For several years I spent several nights and hundreds of dollars to attend a public affairs lecture series sponsored by the University of Judaism in Los Angeles. I saw Bill Clinton twice, Al Gore and a host of Israeli Prime Ministers speak (my least favorite sessions). The best evenings were spent when multiple experts shared the stage. Some of the most memorable evenings included:

  • Newt Gingrich and John Edwards
  • James Carville and Mary Matalin
  • Bill Maher and Dennis Miller
  • Ann Coulter and Al Franken
  • Simone Peres and Henry Kissinger (Kissinger was profoundly boring and Peres quoted President Polk in a sentence)
  • Bill Maher and Tony Snow
  • Wolf Blitzer, Cokie Roberts, Charlie Rose and Tim Russert
  • William Bennett and Mario Cuomo
  • Arianna Huffington, Paul Begala & Tucker Carlson
  • Maureen Dowd, Donna Brazille, Michael Murphy
  • Anderson Cooper and Walter Cronkite (Cooper was a buffoon)
  • Prime Ministers Jose Maria Aznar (Spain), Ehud Barak and Sir John Major
  • Terry McAuliffe (DNC) and Ken Melman (RNC)
  • Gwen Ifill, Judith Miller, Cokie Roberts and Helen Thomas
  • Bill O’Reilly and Alan Dershowitz

Aside from the opportunity to hear experts and leaders speak, the format of these events made them quite special.

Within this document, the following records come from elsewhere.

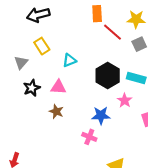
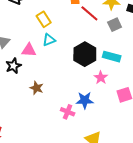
yellow rectangle: (42, 46) -> (44, 19), moved
pink triangle: (58, 87) -> (29, 50), moved
blue star: (101, 115) -> (85, 100), moved

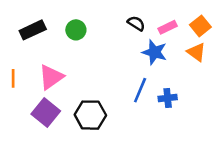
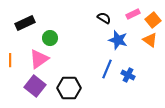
pink rectangle: (168, 27) -> (133, 14), moved
green circle: (76, 30) -> (50, 38), moved
blue cross: (168, 98) -> (128, 75), turned 32

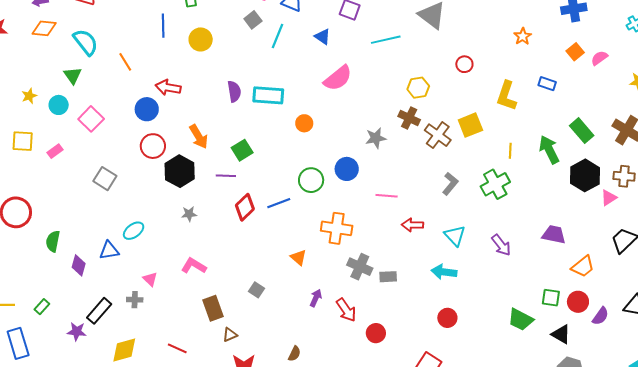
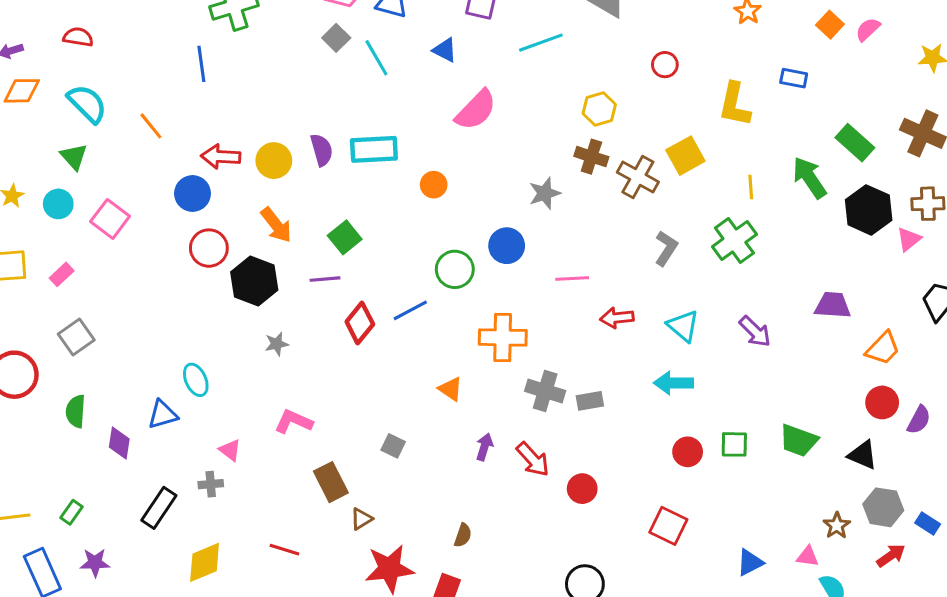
cyan line: (277, 36) -> (376, 58), turned -45
yellow circle: (201, 39) -> (274, 161), moved
gray square: (105, 179) -> (76, 337), moved, turned 30
cyan ellipse: (134, 231) -> (196, 380), turned -70
green square: (551, 298) -> (734, 444), moved
purple star: (77, 332) -> (95, 563), moved

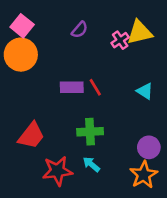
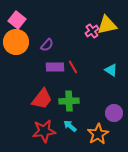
purple semicircle: (80, 30) -> (47, 45), moved
red trapezoid: (31, 136) -> (42, 99), moved
orange star: (144, 175) -> (98, 134), moved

Each speaker had 20 minutes to speak and then they sat down together for a conversation, often moderated by the President of the university who asked the sort of questions one might expect from a Talmudic scholar. When the university received complaints about the off-color language used by Bill Maher and Dennis Miller, a University spokesman quoted a disturbing Pew poll indicating that a majority of Americans thought it was fine for government to censor newspapers and affirmed the university’s commitment to presenting ideas in the authentic voice of the speaker.

Anecdote 2

As a keynote speaker, I take my obligations to entertain, inspire and inform quite seriously. That is why I decided a few years ago not to take questions at the end of my keynotes. I urge conferences to provide a space for me to engage in conversation with attendees for as long as they’re interested after the keynote, but in a separate venue. My experience led me to conclude that taking questions during the keynote results in one of the following undesirable results:

  1. The “my principal is a jerk speech”
  2. Insane pronouncements like, “The Jews were responsible for 9/11,” from the floor
  3. The deadly sound of crickets as nobody speaks up

Any of these outcomes has a deleterious effect on the session and is the last impression left with audiences.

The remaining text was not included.